Asian and Pacific countries are particularly vulnerable to the triple threat of food and fuel price volatility, climate change and the global economic crisis, a United Nations agency said March 26.
This is because the region has almost two-thirds of the world’s poor and half of its natural disasters, the UN Economic and Social Commission for Asia and the Pacific (ESCAP) said in a regional survey.
The emergence of all three crises at the same time has “hit the world’s poor the hardest, two thirds of whom live in the Asia-Pacific,” said ESCAP Executive Secretary Noeleen Heyzer.
“It is clear that a more inclusive model for economic growth is required to address their needs,” she said in a statement.
“This requires setting up social protection systems that increase income security and free up the spending power of middle-and lower-income people who drive the economy.”
The bigger role in the economy that many governments are taking through increased public spending because of the crisis offers them an opportunity to draw up development policies that are more inclusive and sustainable, ESCAP said.

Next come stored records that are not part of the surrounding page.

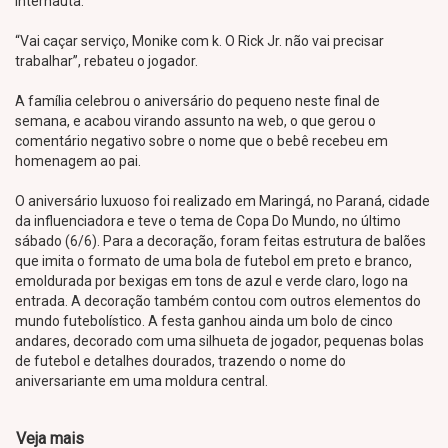
internauta.
“Vai caçar serviço, Monike com k. O Rick Jr. não vai precisar
trabalhar”, rebateu o jogador.
A família celebrou o aniversário do pequeno neste final de
semana, e acabou virando assunto na web, o que gerou o
comentário negativo sobre o nome que o bebê recebeu em
homenagem ao pai.
O aniversário luxuoso foi realizado em Maringá, no Paraná, cidade
da influenciadora e teve o tema de Copa Do Mundo, no último
sábado (6/6). Para a decoração, foram feitas estrutura de balões
que imita o formato de uma bola de futebol em preto e branco,
emoldurada por bexigas em tons de azul e verde claro, logo na
entrada. A decoração também contou com outros elementos do
mundo futebolístico. A festa ganhou ainda um bolo de cinco
andares, decorado com uma silhueta de jogador, pequenas bolas
de futebol e detalhes dourados, trazendo o nome do
aniversariante em uma moldura central.
Veja mais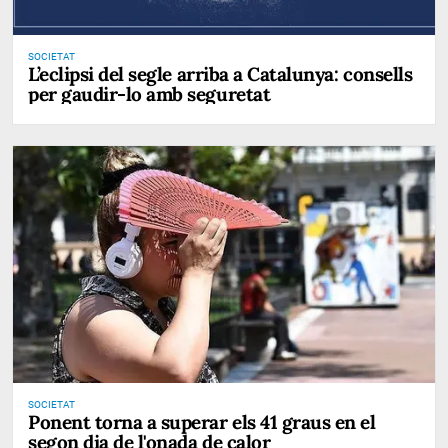
SOCIETAT
L’eclipsi del segle arriba a Catalunya: consells
per gaudir-lo amb seguretat
SOCIETAT
Ponent torna a superar els 41 graus en el
segon dia de l'onada de calor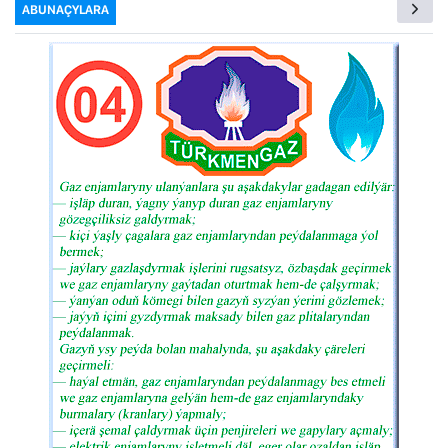
ABUNAÇYLARA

ESCAP forecasts developing Asian economies will still manage to grow by 3.6 per cent this year after 5.8 per cent in 2008. But that masks wide regional variations, with China forecast to grow 7.5 per cent and Kazakhstan only 1.5 per cent.

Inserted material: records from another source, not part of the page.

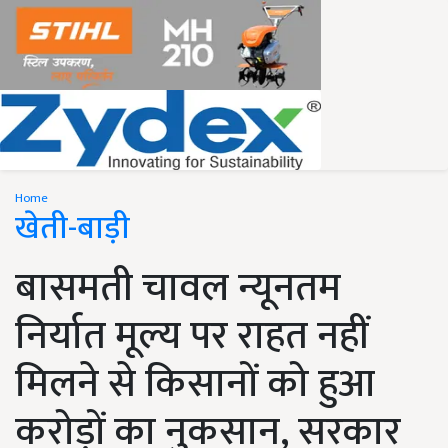
Home
खेती-बाड़ी
बासमती चावल न्यूनतम
निर्यात मूल्य पर राहत नहीं
मिलने से किसानों को हुआ
करोड़ों का नुकसान, सरकार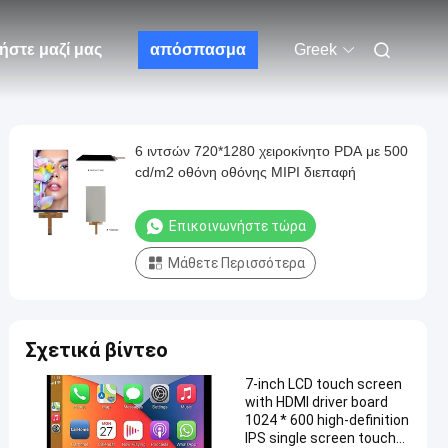
ήστε μαζί μας
απόσπασμα
Greek
6 ιντσών 720*1280 χειροκίνητο PDA με 500
cd/m2 οθόνη οθόνης MIPI διεπαφή
Επικοινωνήστε τώρα
Μάθετε Περισσότερα
Σχετικά βίντεο
7-inch LCD touch screen
with HDMI driver board
1024 * 600 high-definition
IPS single screen touch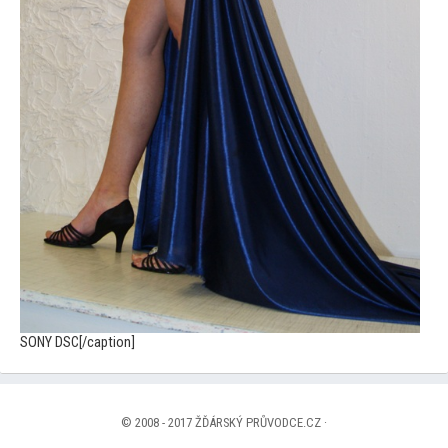
SONY DSC[/caption]
© 2008 - 2017 ŽĎÁRSKÝ PRŮVODCE.CZ ·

But the developed economies of Japan, Australia and New Zealand will contract by a combined 2.2 per cent after growing 2.6 per cent in 2008, it said.

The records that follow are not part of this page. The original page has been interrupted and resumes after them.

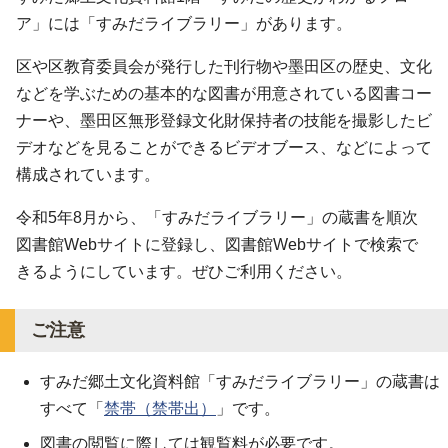
ア」には「すみだライブラリー」があります。
区や区教育委員会が発行した刊行物や墨田区の歴史、文化
などを学ぶための基本的な図書が用意されている図書コー
ナーや、墨田区無形登録文化財保持者の技能を撮影したビ
デオなどを見ることができるビデオブース、などによって
構成されています。
令和5年8月から、「すみだライブラリー」の蔵書を順次
図書館Webサイトに登録し、図書館Webサイトで検索で
きるようにしています。ぜひご利用ください。
ご注意
すみだ郷土文化資料館「すみだライブラリー」の蔵書は
すべて「
禁帯（禁帯出）
」です。
図書の閲覧に際しては観覧料が必要です。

One of ESCAP’s functions is to promote economic and social progress in the region, and a UN official conceded that the forecasts, based on data at the end of February, could err on the optimistic side.
Asian countries have been particularly badly hit by the slowdown in global trade – forecast by the World Trade Organization to contract nine per cent this year – as demand shrivels in advanced economies.
While domestic demand is important in the larger Asian nations such as India, Indones ia and China, exports dominate small economies such as Hong Kong and Singapore.
“The fact is that the Asia-Pacific region is more economically integrated with the rest of the world than with itself,” Heyzer said.